Agroforestry roles of the Army also cover cultivation of different and rare herbal medicine saplings and Glidiciria plants, needed for regeneration of Nitrogen to the soil which is now widely used in the carbonic compost fertilizer production process in the Army, the latest addition to the nation-building projects of the government on a Presidential directive. The Army has initiated the process for production of 2500 metric tons of organic fertilizer inside island-wide Army camps for use in the Maha season 2021, and samples of fertilizer thus produced were recently handed over to the Department of Agriculture to ascertain the quality.
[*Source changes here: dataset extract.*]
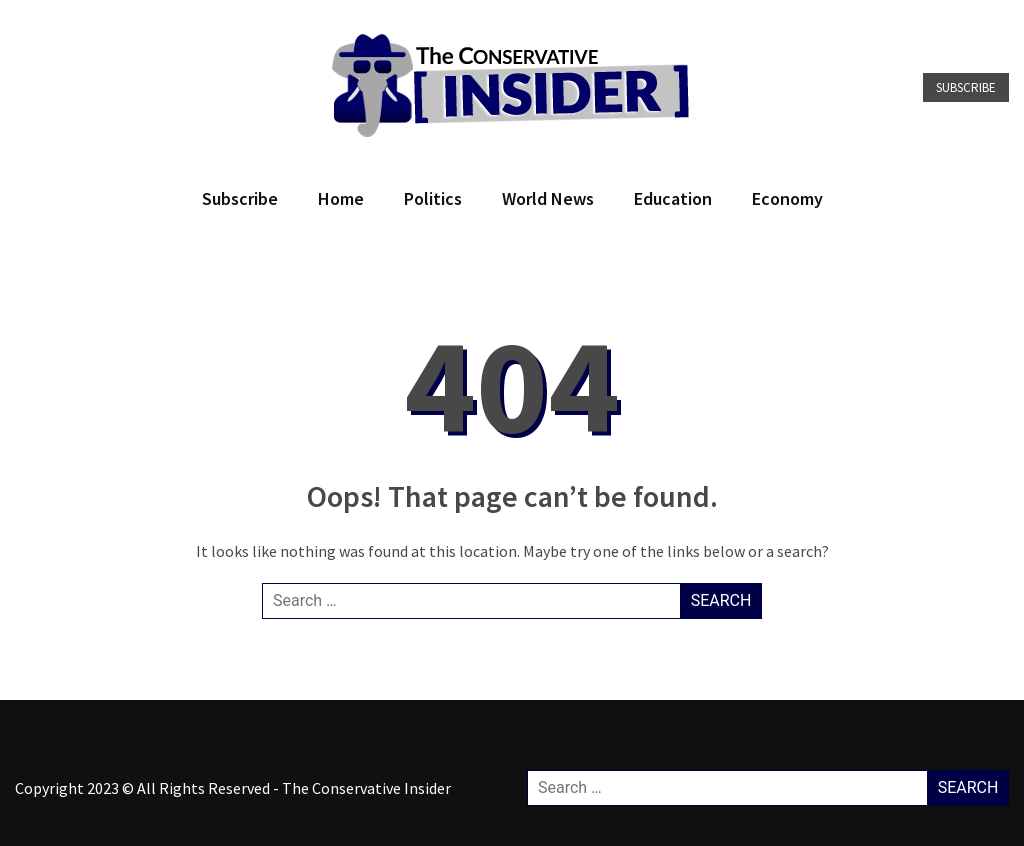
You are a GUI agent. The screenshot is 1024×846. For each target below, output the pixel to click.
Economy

The beekeeping projects for production of bee honey have also yielded impressive results and it is being expanded to other areas where climatic conditions are desirable for beekeeping schemes. The DAL has also planned to begin cultivation of about 35,000 Murunga, Woodapple, Lemon, Tamarind saplings inside Army-managed farms and camp compounds in the forthcoming Maha Season.

The DAL with sustained guidelines given by General Shavendra Silva, Chief of Defence Staff and Commander of the Army who expects the Army to have its own products made or cultivated as many as possible for self-consumption, minimizing the costs for imports, etc conducts regular long-term and short-term courses for troops on relevant updated aspects and modern techniques is committed to go ahead with those impressive projects in a result-oriented manner under the close supervision of Brigadier Arosha Rajapakse, Director, Directorate of Agriculture and Livestock along with its dedicated troops in 1 Regular Battalion and 3 Volunteer Battalions.